Before I left the US, Tyler Fishbone told me to “have conversations with as many people as you can.” On Wednesday, we got a great opportunity. We ventured into a nearby village to talk to the villagers about their lives and perceptions of the forest reserve. We split into four groups— ethnobotany, agroforestry, gender, and fuel wood— to hold focus groups with the help of the foresters who translated. 
When we first got to to the village center, we were greeted by about 10 men standing outside the building, who shook everyones hand with a smile— before realizing that the village center had moved and these were just random people. Just another example of how welcoming and friendly everyone is around here. 
As part of the gender group, we talked with two women and two men, all separately. The moment we walked into the first woman’s home, 5 small children started hysterically crying— a bit uncomfortable but hard to blame them. If you’d never seen a white face before I imagine it would be quite scary. We asked about their families, day-to-day activities, the division of labor, contraception practices, population increases, and education. The first woman was Christian (one of the few in the village), single, has a 1-year old son and plans to open up a restaurant. The second woman was a muslim who claimed to be 35 although her husband said she was 27 (this would never happen in America...). She had four kids and said she “resigned”— If her husband wanted more he could marry another wife. Both she and her husband were farmers although they each have their own land. We were all pleasantly surprised by the strong-will and independence of these women. While most Muslim men in this area have multiple wives (they are Polygamists), both the men we spoke to only had one, which they attributed to the hard financial times. Aside from the first lady, none of the people we interviewed had ever left their little, mountain village. After purchasing a grocery bag full of delicious mangoes for only 1000 shillings (less than $1), we headed back to camp to devour them. Before dinner, we all shared our experiences in the focus groups, definitely one of the highlights of my trip so far. 
Nobody was excited to leave Muzumbai yesterday but the car ride down the mountains was equally as majestic.

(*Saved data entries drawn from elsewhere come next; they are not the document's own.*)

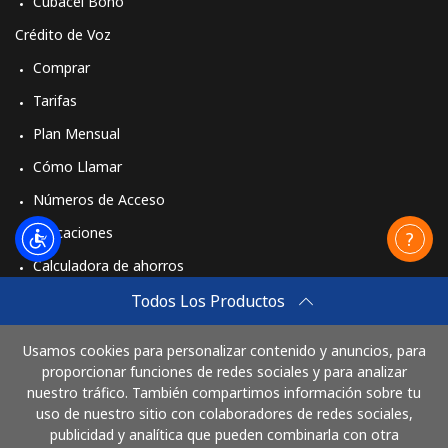
Cubacel Bono
Crédito de Voz
Comprar
Tarifas
Plan Mensual
Cómo Llamar
Números de Acceso
Aplicaciones
Calculadora de ahorros
Travel eSIM
Todos Los Productos
Comprar
Usamos cookies para personalizar contenido y anuncios, para
Cómo funciona
proporcionar funciones de redes sociales y para analizar
nuestro tráfico. También compartimos información sobre tu
uso de nuestro sitio con colaboradores de redes sociales,
publicidad y analítica que pueden combinarla con otra
Paga con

We stopped for a break in a town where some guy took advantage of my spotty Swahili, telling me his name was “Husband” so I decided I should spend the rest of the ride studying vocab to avoid such mixups in the future. (One of my friends meant to say “It was nice to meet you” at the end of her focus group in the village but switched up some words and said, “It’s nice to be fat.”) 

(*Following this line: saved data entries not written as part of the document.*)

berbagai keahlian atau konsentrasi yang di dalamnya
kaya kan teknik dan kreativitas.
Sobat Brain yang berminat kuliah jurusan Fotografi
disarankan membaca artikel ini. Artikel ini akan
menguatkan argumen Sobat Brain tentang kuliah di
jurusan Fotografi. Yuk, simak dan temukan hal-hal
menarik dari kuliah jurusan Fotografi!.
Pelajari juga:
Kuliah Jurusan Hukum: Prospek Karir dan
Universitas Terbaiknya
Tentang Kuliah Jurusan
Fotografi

We met up with the other half the group last night back in Arusha for just enough time to catch up and exchange stories. Headed to Tarangire National Park in a couple hours! Though it seems like our time in Arusha (and therefore, time with internet access) is extremely rushed, on safari our days are full of siesta time. With a truly amazing group of people, I couldn’t ask for anything more. 
Pictures coming soon!

2 comments:

  1. Ab. Oh my gosh. I feel like I am right there with you meeting these people and seeing these beautiful and exciting places. your words do such a perfect job of taking me there!!!

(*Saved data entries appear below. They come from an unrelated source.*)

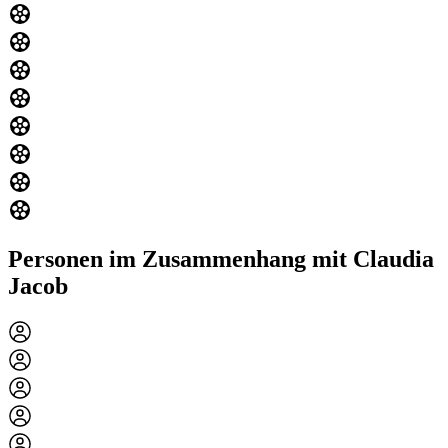
Personen im Zusammenhang mit Claudia
Jacob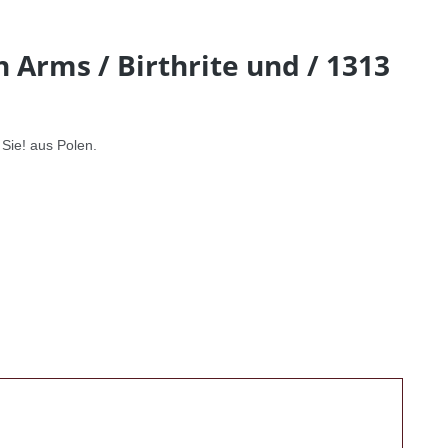
n Arms / Birthrite und / 1313
Sie! aus Polen.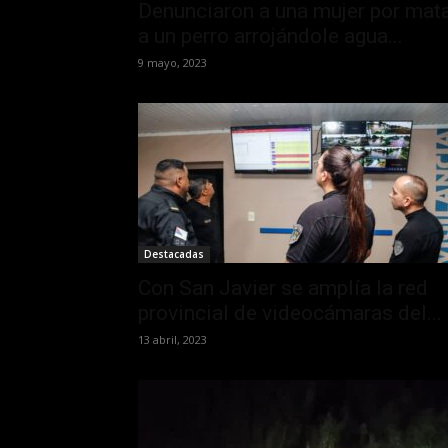
Denunciaron a una mujer por mat
a un perro arrojándole agua...
9 mayo, 2023
Destacadas
Con San Javier se amplía la red
provincial de videocámaras del...
13 abril, 2023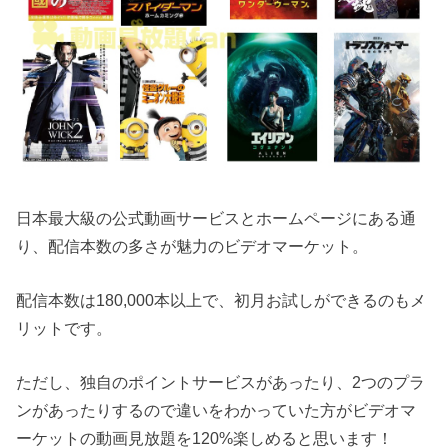
日本最大級の公式動画サービスとホームページにある通
り、配信本数の多さが魅力のビデオマーケット。
配信本数は180,000本以上で、初月お試しができるのもメ
リットです。
ただし、独自のポイントサービスがあったり、2つのプラ
ンがあったりするので違いをわかっていた方がビデオマ
ーケットの動画見放題を120%楽しめると思います！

    I can't think of a better "abventure" for than this trip! You new you picked the perfect place and even with my gnawing fear being imposed on you, you stuck with it! You go girl!!! This is so
    awesome! I can't wait to read more!!!
    I love you!!!
    :-) mom

    ReplyDelete
  2. Abby,

    Just a quick note to thank you for taking the time to share your experiences with us. I have been reading all your posts and really enjoying hearing all about your trip. Your descriptions are wonderful and your writing style keeps me interested in wanting more. Keep up the fantastic work.